Being a GC can be a great job. And as ex-HP GC Ann Baskins has learned, at times it’s an extremely difficult one.
Sue Reisinger of Corporate Counsel magazine gives a very close look at the twists and turns Ms. Baskins’ role in the director leak saga. The entire article is worth a close reading.
Beginning like the first page of a novel by Dickens, Ms. Reisinger lets us know quickly who is going to take a large part of the blame:
While Baskins sat quietly, former HP Chairwoman Patricia Dunn and CEO Mark Hurd told the committee that Baskins was to blame for the mess. They said that she had given them bad legal advice, and that she knew about and permitted the use of “pretexting” — using false pretenses to obtain personal information about others. Even Baskins’ longtime friend and HP’s outside counsel, Larry Sonsini of Wilson Sonsini Goodrich & Rosati, told Congress: “I think the record has become quite clear that who was in charge [of the spying] was the HP internal legal department. They took the responsibility on, rightly or wrongly.”

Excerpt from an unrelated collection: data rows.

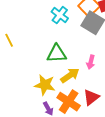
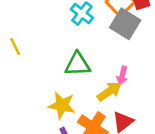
yellow arrow: (70, 75) -> (109, 91), moved

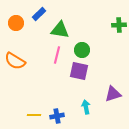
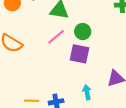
pink line: (57, 55) -> (56, 37), turned 36

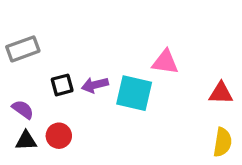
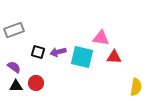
black square: (62, 85) -> (38, 52), turned 32
red triangle: (221, 93) -> (114, 57), moved

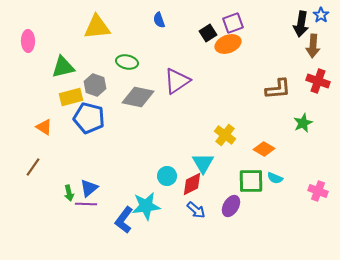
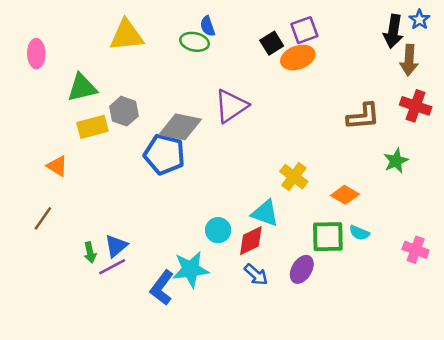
green ellipse: (127, 62) -> (195, 42), moved
blue pentagon: (89, 118) -> (164, 154), moved
cyan triangle: (203, 163) -> (265, 213), turned -40
purple line: (86, 204) -> (112, 267), turned -30

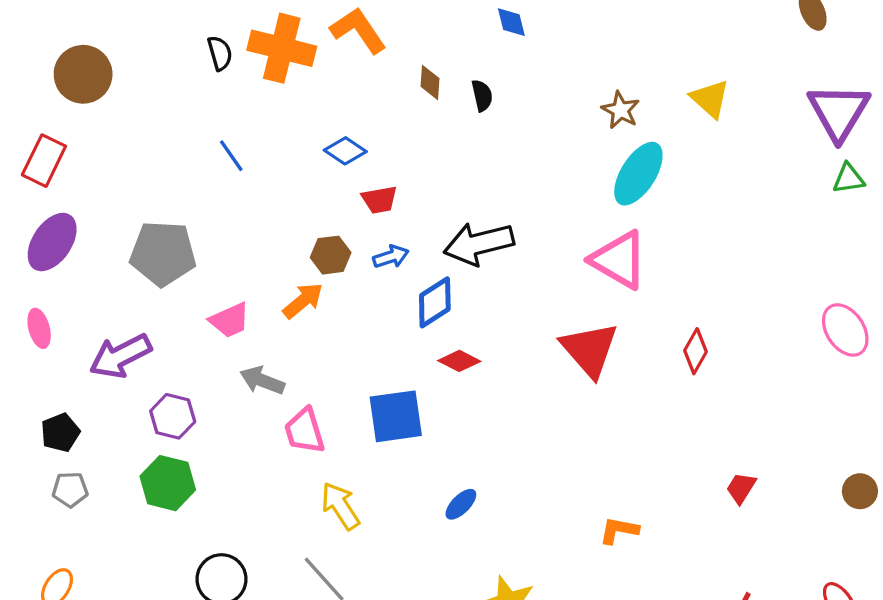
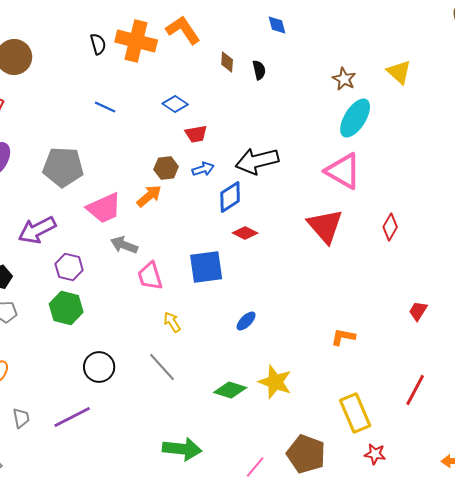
blue line: (231, 156) -> (105, 107), turned -30
pink trapezoid: (230, 320) -> (104, 208), size x1.4
yellow arrow: (340, 506) -> (172, 322), size x0.7

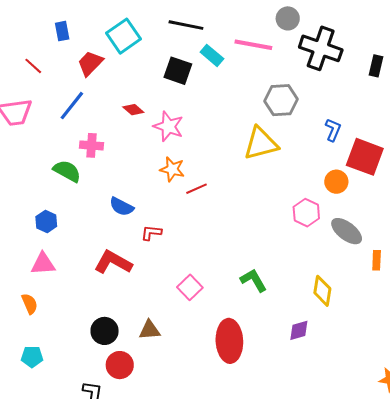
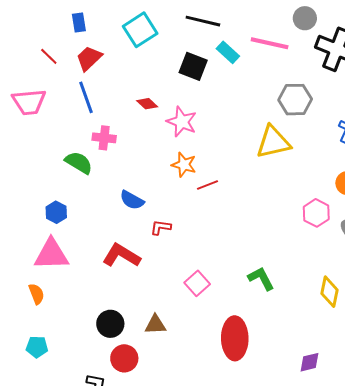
red trapezoid: (90, 63) -> (89, 58), moved
blue line: (72, 106) -> (86, 97), turned -60
pink triangle: (43, 264) -> (51, 254), size x1.4
purple diamond: (299, 330) -> (309, 362), moved

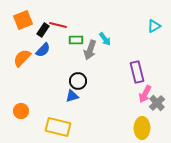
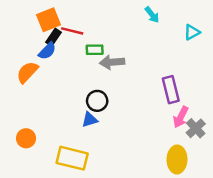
orange square: (23, 20) -> (48, 20), moved
cyan arrow: (105, 39) -> (152, 15), moved
blue semicircle: (43, 50) -> (47, 51), moved
gray arrow: (90, 50) -> (112, 62), turned 66

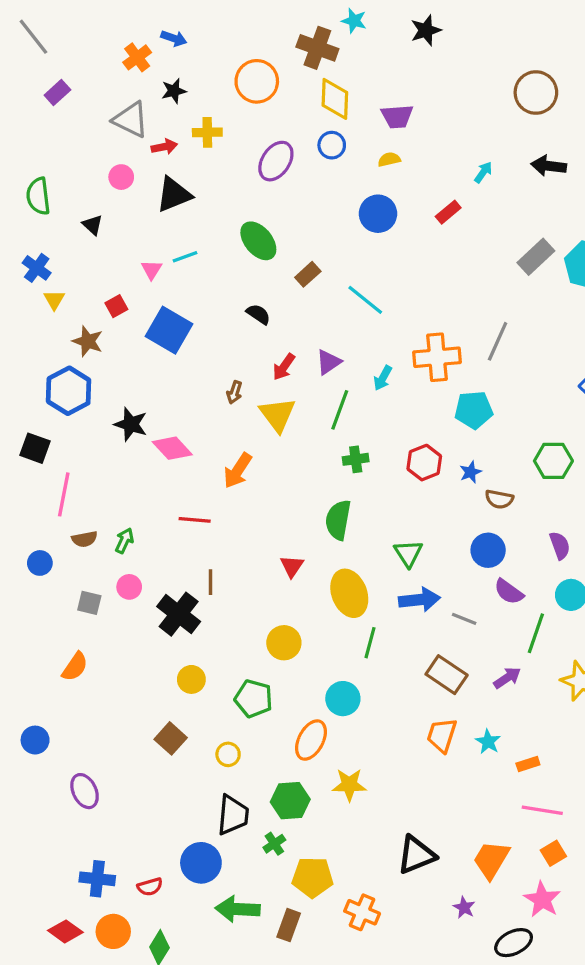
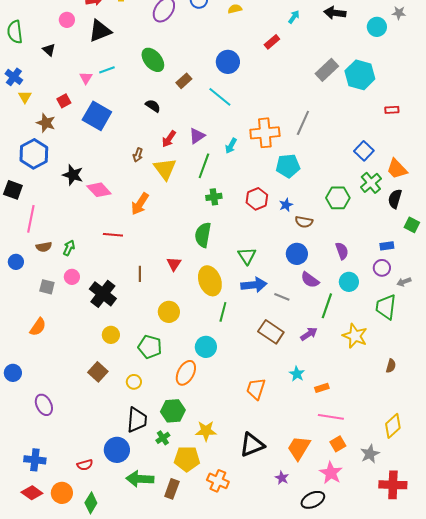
blue circle: (378, 214) -> (228, 62), moved
brown line: (211, 582) -> (140, 274), moved
orange trapezoid: (442, 735) -> (256, 389), moved
yellow star: (349, 785) -> (206, 431), moved
blue cross: (97, 879) -> (35, 460), moved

So much for teamwork, which is tough to expect when you have to go through this:
(Credit: Chuck Kennedy/MCT)
A reaction from a quoted-but-anonymous GC caught my eye:
One GC who has overseen investigations for his Fortune 500 media company says that beyond the legal and the ethical issues, Baskins failed to ask the crucial question: “How will all this affect the company if it shows up on page one of The New York Times?”
Bingo. That’s a line I’ve used in every compliance training I’ve ever performed. (Note: just insert name of local paper; the Times doesn’t resonate everywhere west of the Hudson.)
At the hearing, Congress couldn’t resist the opportunity to manufacture sound bites, either. Why don’t they spend more time on issues that are truly in the national interest? Like steroids in baseball?
In fact, Congress is engaged in some pretexting itself; CEO Mark Hurd still find himself under scrutiny for stock sales at the time things were starting to unravel.